WHAT IS BEING ASKED
Search the data for the word "right" and copy every line that contains it.

- Opening Delimiter -

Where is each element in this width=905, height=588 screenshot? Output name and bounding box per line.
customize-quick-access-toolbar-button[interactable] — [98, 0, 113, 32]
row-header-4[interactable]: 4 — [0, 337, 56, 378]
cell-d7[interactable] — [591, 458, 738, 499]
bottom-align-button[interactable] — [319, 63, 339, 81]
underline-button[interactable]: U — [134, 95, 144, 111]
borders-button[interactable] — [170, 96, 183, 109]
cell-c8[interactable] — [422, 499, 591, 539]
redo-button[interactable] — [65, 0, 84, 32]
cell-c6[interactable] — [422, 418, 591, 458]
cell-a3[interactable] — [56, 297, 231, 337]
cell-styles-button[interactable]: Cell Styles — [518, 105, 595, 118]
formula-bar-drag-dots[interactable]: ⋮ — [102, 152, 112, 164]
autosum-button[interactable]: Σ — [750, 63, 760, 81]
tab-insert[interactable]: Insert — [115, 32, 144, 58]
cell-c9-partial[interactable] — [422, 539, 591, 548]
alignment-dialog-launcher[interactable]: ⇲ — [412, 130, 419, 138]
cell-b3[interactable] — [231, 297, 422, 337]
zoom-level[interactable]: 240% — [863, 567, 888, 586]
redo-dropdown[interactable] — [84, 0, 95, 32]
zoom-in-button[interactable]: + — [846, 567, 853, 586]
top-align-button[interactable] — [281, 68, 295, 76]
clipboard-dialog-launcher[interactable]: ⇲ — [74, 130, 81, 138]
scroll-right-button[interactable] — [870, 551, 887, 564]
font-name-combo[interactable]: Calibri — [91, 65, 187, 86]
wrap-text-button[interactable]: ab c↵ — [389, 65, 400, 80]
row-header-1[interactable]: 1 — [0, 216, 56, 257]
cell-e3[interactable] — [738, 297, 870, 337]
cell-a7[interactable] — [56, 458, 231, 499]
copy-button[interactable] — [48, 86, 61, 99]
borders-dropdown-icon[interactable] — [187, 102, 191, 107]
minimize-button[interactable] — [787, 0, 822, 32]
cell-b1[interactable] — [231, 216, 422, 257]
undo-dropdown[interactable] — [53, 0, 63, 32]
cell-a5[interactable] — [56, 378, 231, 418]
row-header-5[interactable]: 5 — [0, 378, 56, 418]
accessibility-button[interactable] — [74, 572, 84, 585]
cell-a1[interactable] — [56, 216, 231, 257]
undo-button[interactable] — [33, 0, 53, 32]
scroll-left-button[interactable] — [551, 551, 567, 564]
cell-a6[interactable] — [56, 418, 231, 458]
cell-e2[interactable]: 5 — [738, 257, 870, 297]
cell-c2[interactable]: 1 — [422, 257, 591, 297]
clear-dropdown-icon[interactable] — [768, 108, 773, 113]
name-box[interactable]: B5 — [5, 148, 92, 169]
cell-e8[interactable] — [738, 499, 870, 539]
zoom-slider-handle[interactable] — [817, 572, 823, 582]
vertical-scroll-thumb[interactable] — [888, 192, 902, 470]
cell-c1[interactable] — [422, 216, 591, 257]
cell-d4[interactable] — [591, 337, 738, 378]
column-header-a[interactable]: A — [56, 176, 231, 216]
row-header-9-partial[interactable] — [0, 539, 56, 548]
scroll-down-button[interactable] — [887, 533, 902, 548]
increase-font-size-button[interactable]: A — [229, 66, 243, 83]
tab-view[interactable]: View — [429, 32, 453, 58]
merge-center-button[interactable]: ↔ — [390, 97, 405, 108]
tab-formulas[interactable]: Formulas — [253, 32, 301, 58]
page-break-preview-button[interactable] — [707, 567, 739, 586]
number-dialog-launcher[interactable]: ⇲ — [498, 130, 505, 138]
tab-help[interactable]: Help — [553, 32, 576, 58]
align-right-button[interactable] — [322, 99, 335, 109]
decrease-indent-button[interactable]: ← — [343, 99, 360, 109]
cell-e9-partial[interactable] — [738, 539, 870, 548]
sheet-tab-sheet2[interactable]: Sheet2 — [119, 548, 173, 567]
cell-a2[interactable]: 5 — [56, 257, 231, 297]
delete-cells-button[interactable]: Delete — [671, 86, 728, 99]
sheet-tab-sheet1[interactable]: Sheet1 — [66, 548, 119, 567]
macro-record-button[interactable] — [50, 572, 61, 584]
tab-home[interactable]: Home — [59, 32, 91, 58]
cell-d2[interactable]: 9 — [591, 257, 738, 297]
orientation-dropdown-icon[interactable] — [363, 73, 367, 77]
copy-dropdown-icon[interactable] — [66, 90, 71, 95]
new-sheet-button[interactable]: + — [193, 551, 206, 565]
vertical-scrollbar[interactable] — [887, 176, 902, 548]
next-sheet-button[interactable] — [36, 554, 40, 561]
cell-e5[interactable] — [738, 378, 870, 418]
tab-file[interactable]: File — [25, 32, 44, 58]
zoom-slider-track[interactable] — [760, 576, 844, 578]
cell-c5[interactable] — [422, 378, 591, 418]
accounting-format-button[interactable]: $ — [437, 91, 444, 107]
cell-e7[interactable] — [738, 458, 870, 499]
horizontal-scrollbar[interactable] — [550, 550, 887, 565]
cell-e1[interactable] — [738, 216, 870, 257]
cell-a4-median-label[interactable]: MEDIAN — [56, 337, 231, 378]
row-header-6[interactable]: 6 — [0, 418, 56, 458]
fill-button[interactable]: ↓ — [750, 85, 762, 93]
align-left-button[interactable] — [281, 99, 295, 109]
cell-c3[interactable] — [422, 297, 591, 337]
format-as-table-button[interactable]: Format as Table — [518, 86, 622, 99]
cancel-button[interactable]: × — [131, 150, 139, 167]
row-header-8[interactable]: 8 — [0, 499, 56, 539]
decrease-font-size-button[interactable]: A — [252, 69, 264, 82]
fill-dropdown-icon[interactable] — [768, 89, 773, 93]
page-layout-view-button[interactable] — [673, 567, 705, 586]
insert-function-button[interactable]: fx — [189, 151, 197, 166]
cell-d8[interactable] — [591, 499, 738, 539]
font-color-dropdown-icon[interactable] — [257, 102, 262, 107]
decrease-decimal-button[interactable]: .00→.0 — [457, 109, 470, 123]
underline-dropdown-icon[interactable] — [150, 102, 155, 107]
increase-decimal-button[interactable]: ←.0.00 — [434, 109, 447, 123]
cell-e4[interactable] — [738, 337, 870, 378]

- Closing Delimiter -

TASK RESULT
scroll-right-button[interactable] — [870, 551, 887, 564]
align-right-button[interactable] — [322, 99, 335, 109]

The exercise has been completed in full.